Quick Take: The Aegis Value Fund (AVALX) has lagged its peers by a bit lately, but it has stayed well ahead of them since its inception five years ago.
This year through last month, Aegis Value was up 18.3%, versus 19.7% for the average small-cap value fund. But for the five years ended in July, it gained 17.6% on average, compared to 7.7% for its peers.
Scott Barbee, the fund’s lead manager, describes himself and the other members of his team as “deep value” investors, who look to buy stocks selling at severe discounts to what they think a company is actually worth.
The managers focus on very small companies and have no qualms about sitting on a cash cushion when they can’t find stocks they like.
The Full Interview:
In a camp of money managers hunting cheap stocks, Scott Barbee’s tent would be pitched at the far end.
Barbee, who heads the team that runs the Aegis Value fund, looks for shares trading at deep discounts to what he thinks they’re actually worth.
“On the value axis, we’re at an extreme,” says Barbee, who oversees the fund with William Berno and Paul Gambal.
Initially, the managers focus on stocks trading for less than a business’s book value. Once that hurdle is cleared, their interest will be piqued by companies that buy back shares. Such repurchases can indicate that management wants to boost value for shareholders to its maximum, Barbee says.

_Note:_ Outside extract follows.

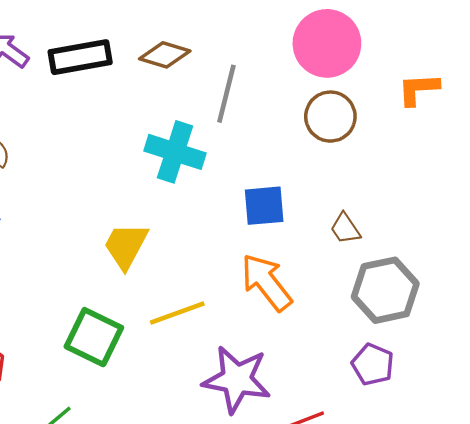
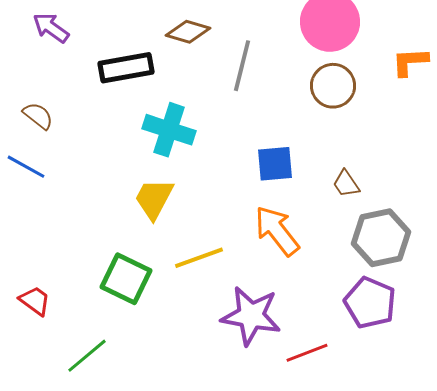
black rectangle: (80, 57) -> (126, 68), moved
cyan cross: (175, 152) -> (169, 130), moved
purple pentagon: (373, 364) -> (370, 303), size x1.4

Barbee also keeps an eye out for catalysts that can lift a stock, like a restructuring or an industry consolidation, and he likes to own companies that aren’t widely followed by Wall Street. These stocks, he notes, can soar once mainstream analysts begin tracking and recommending them.
Because of their modest size, many of the companies the fund owns don’t appear on major brokerage houses’ radar screens, Barbee says. While the managers trawl for big bargains, they buy little companies: those with market caps of up to $1 billion. “We tend to be on the smaller side of small,” he says.